EXTRACTED INFORMATION:
┏━━

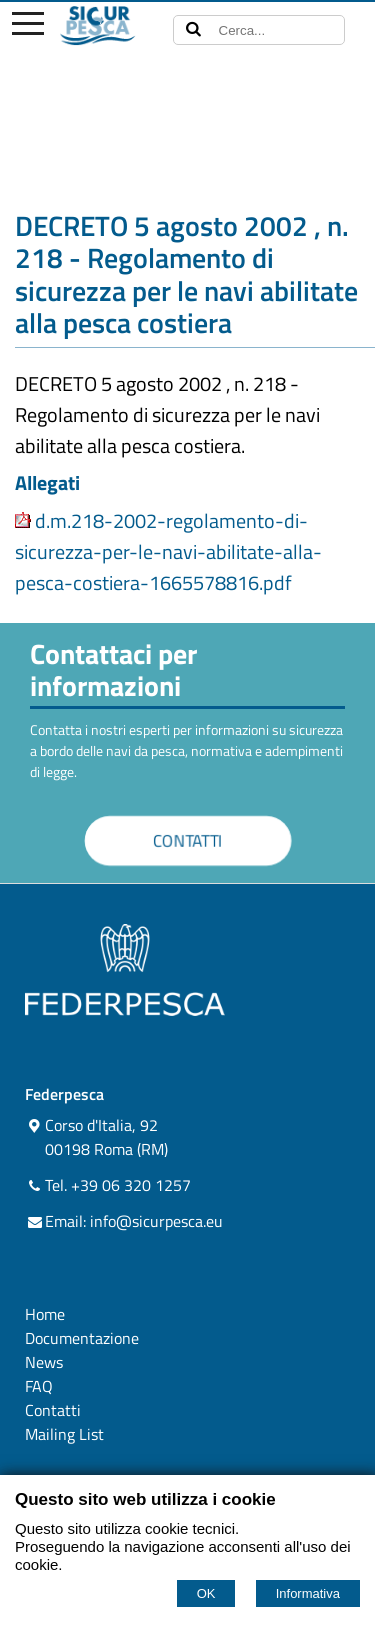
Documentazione (82, 1338)
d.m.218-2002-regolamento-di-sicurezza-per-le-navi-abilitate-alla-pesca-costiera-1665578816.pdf (168, 551)
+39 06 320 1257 (131, 1185)
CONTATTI (187, 841)
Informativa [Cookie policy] (308, 1593)
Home (45, 1314)
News (44, 1362)
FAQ (39, 1386)
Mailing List (64, 1434)
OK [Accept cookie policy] (206, 1593)
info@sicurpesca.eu (156, 1221)
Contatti (53, 1410)
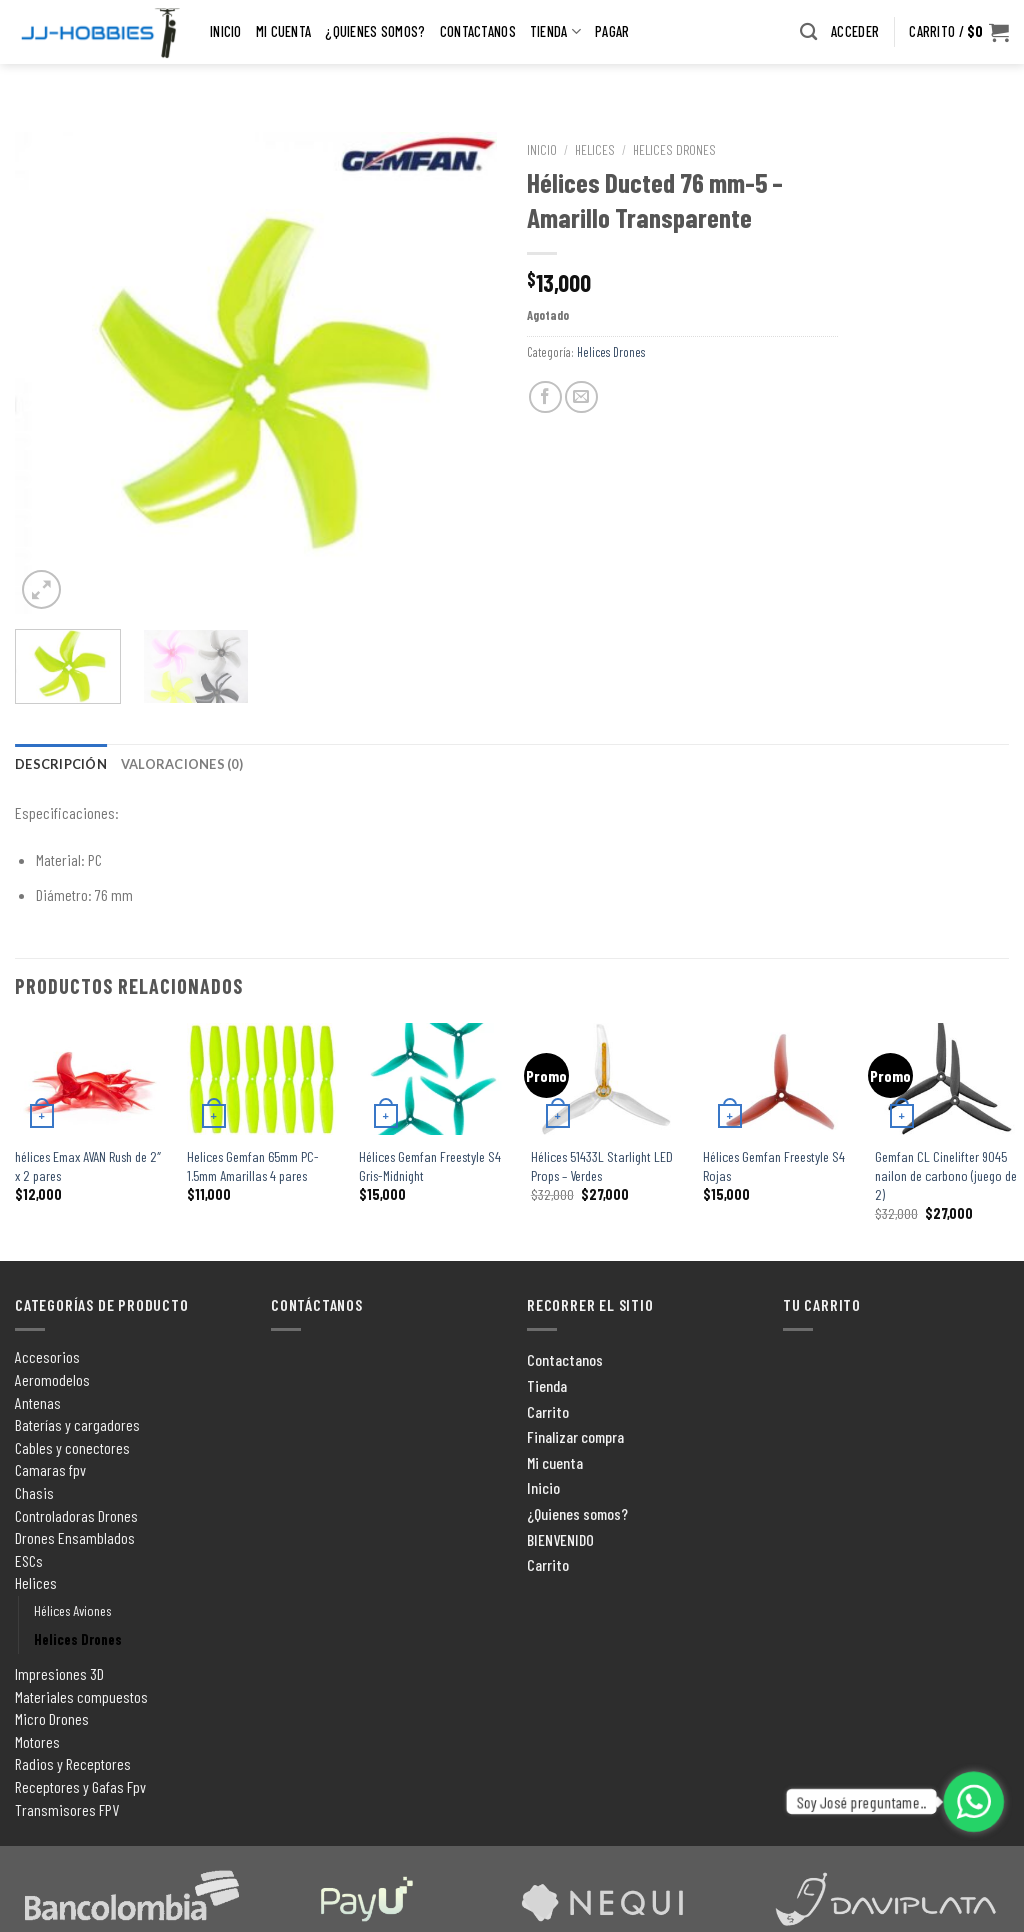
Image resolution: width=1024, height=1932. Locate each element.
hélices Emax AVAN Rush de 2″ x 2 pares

┗━━

TASK: Give every record again word for word, pictures excluded.

EXERCISE ANSWER:
Documentazione (82, 1338)
d.m.218-2002-regolamento-di-sicurezza-per-le-navi-abilitate-alla-pesca-costiera-1665578816.pdf (168, 551)
+39 06 320 1257 (131, 1185)
CONTATTI (187, 841)
Informativa [Cookie policy] (308, 1593)
Home (45, 1314)
News (44, 1362)
FAQ (39, 1386)
Mailing List (64, 1434)
OK [Accept cookie policy] (206, 1593)
info@sicurpesca.eu (156, 1221)
Contatti (53, 1410)
Image resolution: width=1024, height=1932. Locate each element.
hélices Emax AVAN Rush de 2″ x 2 pares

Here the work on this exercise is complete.